_To do:_
Among the entries below, which lines include the string "SMART"? Show each one.

(Beginning of Supplied records)

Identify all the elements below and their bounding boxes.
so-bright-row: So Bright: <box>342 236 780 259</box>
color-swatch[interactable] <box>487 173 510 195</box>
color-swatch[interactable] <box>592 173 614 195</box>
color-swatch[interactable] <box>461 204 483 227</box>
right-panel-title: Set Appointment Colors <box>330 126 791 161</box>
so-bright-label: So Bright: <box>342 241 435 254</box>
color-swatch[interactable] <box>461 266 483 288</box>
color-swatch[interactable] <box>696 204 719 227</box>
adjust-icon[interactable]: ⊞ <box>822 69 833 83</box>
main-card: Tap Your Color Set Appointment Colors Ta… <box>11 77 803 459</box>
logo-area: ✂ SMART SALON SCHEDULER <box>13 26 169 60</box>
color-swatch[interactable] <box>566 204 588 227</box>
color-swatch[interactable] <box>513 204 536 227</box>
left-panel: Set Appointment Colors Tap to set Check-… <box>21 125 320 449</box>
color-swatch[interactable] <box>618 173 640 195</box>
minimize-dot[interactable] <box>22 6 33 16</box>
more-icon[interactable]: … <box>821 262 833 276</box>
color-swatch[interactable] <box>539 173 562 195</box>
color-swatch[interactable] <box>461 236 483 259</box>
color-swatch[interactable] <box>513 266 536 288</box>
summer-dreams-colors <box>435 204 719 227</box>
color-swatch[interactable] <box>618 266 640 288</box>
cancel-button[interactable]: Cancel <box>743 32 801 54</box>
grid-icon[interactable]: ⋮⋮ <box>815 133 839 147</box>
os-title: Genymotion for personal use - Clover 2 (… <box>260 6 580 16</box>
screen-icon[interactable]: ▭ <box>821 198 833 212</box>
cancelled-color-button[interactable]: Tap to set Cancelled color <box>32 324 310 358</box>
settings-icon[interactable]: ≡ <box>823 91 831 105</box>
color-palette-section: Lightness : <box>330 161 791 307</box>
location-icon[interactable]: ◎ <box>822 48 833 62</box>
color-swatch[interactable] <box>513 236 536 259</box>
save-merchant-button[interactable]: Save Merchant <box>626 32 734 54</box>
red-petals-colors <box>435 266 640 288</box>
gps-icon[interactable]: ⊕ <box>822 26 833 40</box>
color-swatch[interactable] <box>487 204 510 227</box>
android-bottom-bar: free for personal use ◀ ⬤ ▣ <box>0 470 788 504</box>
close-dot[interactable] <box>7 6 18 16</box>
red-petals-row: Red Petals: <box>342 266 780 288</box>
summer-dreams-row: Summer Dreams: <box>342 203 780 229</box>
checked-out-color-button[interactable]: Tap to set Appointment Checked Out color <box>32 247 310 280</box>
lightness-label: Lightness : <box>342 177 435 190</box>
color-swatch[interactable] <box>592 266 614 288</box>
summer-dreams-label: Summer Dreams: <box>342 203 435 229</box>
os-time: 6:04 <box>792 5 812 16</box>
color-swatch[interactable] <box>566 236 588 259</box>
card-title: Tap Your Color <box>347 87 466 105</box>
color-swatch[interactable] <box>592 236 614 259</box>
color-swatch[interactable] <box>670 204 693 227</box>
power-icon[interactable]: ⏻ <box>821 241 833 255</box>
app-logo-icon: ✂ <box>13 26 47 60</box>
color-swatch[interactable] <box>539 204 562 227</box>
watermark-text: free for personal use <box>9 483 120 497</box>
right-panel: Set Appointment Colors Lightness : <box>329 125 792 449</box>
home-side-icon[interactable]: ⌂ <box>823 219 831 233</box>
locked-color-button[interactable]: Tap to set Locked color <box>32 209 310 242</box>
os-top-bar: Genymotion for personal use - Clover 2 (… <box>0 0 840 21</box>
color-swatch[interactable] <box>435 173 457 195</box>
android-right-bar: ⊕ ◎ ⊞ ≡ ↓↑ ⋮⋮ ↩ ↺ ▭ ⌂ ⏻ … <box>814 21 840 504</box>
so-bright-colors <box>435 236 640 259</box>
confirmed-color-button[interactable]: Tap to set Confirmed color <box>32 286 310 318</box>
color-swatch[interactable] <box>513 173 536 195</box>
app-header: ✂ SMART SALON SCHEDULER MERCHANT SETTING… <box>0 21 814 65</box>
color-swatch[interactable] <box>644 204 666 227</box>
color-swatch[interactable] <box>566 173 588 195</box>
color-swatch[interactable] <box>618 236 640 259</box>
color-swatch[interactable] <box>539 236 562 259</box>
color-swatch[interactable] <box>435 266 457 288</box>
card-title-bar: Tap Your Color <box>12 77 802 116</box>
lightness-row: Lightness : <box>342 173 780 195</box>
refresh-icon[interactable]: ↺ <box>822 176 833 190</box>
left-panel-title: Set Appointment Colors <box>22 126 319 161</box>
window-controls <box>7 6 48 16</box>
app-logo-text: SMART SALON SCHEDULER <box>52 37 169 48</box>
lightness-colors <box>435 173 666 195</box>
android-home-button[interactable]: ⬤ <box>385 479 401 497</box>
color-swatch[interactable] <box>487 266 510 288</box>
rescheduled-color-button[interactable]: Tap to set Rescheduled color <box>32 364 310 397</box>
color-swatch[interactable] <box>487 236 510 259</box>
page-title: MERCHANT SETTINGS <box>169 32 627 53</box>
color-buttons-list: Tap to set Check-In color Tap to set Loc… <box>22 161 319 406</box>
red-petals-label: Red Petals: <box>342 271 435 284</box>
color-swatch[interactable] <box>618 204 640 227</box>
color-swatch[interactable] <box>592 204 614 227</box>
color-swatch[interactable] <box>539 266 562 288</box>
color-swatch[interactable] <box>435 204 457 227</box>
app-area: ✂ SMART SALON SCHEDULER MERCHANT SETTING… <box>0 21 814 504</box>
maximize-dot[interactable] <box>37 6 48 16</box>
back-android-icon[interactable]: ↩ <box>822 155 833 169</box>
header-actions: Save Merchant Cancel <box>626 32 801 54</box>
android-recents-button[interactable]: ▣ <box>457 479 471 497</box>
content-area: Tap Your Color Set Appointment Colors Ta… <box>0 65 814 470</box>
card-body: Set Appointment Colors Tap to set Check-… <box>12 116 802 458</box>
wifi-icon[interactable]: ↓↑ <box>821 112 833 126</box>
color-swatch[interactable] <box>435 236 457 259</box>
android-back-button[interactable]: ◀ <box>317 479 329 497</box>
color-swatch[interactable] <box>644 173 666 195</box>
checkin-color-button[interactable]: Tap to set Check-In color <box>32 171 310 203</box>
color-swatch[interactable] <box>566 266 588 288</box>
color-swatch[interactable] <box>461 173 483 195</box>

(End of Supplied records)
(Beginning of Supplied records)

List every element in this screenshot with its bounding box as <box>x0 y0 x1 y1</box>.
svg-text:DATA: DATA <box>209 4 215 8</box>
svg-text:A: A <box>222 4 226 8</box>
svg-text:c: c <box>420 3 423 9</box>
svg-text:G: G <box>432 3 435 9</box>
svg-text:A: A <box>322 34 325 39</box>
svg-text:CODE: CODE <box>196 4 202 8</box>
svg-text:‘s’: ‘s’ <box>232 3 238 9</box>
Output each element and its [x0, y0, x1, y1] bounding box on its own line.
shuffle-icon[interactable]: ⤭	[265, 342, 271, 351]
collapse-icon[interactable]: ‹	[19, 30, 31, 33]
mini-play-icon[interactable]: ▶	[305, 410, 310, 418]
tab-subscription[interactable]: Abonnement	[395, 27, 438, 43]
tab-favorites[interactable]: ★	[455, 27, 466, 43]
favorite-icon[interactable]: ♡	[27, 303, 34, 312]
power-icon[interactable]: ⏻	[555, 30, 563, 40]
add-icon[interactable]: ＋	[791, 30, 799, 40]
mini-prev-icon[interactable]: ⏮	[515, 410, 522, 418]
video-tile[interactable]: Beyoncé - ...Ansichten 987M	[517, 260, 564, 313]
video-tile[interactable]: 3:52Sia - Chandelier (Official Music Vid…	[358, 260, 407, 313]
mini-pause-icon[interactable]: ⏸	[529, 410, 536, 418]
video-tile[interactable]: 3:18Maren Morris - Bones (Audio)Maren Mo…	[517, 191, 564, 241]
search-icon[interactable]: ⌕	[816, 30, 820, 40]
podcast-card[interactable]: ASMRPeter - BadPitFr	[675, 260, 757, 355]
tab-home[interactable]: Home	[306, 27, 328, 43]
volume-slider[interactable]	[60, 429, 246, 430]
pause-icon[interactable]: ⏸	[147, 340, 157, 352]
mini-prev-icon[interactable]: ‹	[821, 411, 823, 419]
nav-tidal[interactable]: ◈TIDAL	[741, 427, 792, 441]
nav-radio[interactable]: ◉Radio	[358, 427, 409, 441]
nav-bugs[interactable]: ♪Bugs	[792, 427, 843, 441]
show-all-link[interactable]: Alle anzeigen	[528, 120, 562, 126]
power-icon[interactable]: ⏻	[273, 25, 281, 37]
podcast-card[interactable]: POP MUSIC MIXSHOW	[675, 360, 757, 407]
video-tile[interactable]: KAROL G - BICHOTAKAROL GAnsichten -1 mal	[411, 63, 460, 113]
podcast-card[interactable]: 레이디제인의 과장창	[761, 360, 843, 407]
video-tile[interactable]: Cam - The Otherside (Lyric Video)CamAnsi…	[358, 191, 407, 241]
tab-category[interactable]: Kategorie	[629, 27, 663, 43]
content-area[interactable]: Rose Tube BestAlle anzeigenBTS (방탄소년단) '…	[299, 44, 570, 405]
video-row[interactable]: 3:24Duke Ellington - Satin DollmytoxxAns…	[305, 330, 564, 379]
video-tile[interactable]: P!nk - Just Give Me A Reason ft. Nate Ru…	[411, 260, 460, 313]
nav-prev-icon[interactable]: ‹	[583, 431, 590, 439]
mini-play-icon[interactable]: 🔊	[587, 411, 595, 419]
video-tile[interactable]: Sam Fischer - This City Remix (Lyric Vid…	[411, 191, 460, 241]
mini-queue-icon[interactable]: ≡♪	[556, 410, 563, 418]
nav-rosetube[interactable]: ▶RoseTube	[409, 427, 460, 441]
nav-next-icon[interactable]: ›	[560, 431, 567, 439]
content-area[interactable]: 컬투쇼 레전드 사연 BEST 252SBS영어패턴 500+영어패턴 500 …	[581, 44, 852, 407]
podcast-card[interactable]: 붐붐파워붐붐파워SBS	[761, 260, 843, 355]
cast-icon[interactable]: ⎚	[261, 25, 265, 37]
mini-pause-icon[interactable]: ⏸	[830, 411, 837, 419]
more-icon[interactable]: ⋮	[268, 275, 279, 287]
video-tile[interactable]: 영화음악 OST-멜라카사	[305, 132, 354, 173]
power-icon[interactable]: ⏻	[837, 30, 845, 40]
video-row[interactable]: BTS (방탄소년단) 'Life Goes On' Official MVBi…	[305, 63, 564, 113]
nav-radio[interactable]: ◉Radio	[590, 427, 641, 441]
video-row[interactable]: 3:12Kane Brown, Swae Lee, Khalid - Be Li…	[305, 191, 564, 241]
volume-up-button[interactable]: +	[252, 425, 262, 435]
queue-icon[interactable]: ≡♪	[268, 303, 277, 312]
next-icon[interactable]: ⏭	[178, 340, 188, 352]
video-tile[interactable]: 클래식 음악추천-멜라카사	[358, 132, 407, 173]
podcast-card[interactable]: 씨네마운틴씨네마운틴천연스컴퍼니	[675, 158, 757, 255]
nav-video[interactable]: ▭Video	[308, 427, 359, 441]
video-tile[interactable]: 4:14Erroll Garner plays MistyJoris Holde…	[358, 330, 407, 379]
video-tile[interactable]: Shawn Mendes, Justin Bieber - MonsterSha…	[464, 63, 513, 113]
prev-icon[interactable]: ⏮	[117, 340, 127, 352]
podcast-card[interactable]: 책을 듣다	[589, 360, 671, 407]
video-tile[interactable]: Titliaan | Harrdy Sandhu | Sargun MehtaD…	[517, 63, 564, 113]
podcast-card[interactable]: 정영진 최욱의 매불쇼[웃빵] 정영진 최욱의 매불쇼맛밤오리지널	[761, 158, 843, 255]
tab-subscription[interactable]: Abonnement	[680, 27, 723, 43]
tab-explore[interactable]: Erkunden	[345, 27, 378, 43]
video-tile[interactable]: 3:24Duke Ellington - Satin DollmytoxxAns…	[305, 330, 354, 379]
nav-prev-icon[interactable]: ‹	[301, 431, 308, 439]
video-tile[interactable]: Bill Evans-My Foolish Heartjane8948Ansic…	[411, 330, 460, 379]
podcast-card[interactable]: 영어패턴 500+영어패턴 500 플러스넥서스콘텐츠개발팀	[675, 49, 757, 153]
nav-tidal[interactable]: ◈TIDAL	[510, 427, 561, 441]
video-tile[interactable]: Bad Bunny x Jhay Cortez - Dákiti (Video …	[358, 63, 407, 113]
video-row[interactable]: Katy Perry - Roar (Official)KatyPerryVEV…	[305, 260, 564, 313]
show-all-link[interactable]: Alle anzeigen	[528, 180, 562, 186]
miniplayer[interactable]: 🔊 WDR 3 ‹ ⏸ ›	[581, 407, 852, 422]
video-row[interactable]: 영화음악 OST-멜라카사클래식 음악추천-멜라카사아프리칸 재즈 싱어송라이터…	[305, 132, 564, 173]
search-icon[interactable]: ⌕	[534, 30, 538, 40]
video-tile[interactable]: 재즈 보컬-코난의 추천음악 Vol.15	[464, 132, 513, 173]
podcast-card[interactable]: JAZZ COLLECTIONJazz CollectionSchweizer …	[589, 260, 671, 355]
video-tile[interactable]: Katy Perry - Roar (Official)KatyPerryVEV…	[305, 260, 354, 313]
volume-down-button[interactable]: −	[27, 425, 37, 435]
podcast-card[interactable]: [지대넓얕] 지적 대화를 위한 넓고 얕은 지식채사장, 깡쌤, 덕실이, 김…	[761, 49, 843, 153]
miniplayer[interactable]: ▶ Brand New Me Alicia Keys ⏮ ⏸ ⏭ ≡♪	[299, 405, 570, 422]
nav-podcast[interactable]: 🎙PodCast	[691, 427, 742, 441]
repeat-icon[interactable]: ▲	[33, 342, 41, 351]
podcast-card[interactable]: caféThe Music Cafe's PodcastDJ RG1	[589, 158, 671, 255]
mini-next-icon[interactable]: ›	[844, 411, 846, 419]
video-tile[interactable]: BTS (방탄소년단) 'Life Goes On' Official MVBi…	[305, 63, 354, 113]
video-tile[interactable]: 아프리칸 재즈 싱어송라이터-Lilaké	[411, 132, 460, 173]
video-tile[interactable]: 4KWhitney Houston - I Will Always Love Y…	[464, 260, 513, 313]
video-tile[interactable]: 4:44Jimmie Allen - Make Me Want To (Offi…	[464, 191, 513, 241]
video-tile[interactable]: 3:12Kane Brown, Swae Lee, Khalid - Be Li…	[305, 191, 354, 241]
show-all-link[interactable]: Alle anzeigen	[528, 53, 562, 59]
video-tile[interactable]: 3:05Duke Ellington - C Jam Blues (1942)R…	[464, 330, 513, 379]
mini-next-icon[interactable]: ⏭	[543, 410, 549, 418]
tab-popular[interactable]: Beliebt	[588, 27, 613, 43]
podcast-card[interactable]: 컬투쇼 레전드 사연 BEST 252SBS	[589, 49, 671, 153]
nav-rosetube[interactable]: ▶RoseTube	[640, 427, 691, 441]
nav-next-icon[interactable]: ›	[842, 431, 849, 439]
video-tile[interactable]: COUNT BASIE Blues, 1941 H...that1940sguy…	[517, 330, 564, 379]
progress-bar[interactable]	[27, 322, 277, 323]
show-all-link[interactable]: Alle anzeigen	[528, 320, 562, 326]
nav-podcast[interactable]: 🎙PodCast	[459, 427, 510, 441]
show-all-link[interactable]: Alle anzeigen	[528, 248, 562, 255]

(End of Supplied records)
(Beginning of Supplied records)

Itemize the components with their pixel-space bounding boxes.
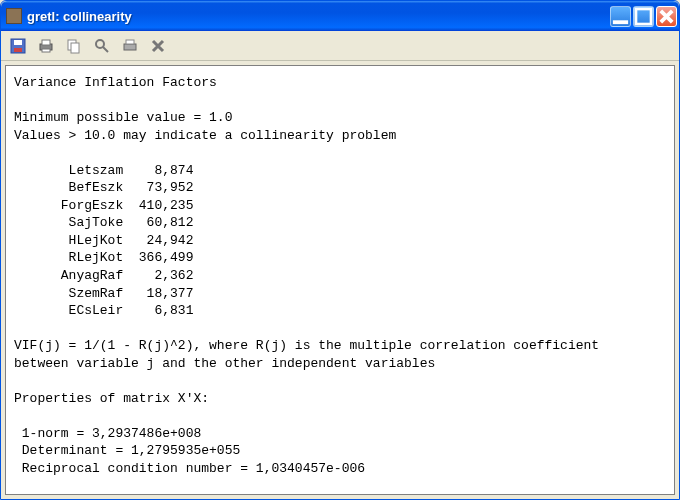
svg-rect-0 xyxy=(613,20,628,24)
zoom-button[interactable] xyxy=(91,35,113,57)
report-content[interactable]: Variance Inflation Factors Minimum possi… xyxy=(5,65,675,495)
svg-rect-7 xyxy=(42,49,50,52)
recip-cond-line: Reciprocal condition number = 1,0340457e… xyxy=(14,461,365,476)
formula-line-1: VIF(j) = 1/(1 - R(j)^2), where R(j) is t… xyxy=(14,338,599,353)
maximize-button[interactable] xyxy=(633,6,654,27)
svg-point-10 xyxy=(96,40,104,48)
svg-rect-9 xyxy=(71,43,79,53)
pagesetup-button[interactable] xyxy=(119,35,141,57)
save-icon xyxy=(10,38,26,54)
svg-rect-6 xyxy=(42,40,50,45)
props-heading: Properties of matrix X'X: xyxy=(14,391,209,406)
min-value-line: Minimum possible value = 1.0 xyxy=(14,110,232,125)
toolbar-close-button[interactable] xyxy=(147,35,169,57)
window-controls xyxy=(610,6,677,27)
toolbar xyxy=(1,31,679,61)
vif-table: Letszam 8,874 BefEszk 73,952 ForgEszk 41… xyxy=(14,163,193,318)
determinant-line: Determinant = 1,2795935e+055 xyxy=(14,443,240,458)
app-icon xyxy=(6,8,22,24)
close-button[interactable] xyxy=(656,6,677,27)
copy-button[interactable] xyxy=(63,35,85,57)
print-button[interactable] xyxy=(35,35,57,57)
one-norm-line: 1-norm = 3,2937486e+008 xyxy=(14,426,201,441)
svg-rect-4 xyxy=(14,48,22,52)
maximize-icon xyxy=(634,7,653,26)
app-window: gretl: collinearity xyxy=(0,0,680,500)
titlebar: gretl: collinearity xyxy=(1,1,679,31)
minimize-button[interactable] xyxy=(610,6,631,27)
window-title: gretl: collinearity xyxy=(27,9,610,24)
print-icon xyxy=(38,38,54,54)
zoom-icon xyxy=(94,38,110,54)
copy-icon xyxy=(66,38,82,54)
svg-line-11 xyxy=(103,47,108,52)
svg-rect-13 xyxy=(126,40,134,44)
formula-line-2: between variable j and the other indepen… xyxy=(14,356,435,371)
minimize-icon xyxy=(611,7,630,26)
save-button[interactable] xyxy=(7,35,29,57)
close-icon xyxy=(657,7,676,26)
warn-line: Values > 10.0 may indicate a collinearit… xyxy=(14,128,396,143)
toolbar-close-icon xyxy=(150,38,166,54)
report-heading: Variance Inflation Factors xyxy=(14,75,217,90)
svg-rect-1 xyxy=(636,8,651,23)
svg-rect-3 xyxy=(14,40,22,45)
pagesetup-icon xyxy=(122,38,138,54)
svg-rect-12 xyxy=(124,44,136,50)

(End of Supplied records)

_Solved problem:_
logo-area: ✂ SMART SALON SCHEDULER <box>13 26 169 60</box>
app-header: ✂ SMART SALON SCHEDULER MERCHANT SETTING… <box>0 21 814 65</box>
app-logo-text: SMART SALON SCHEDULER <box>52 37 169 48</box>
app-area: ✂ SMART SALON SCHEDULER MERCHANT SETTING… <box>0 21 814 504</box>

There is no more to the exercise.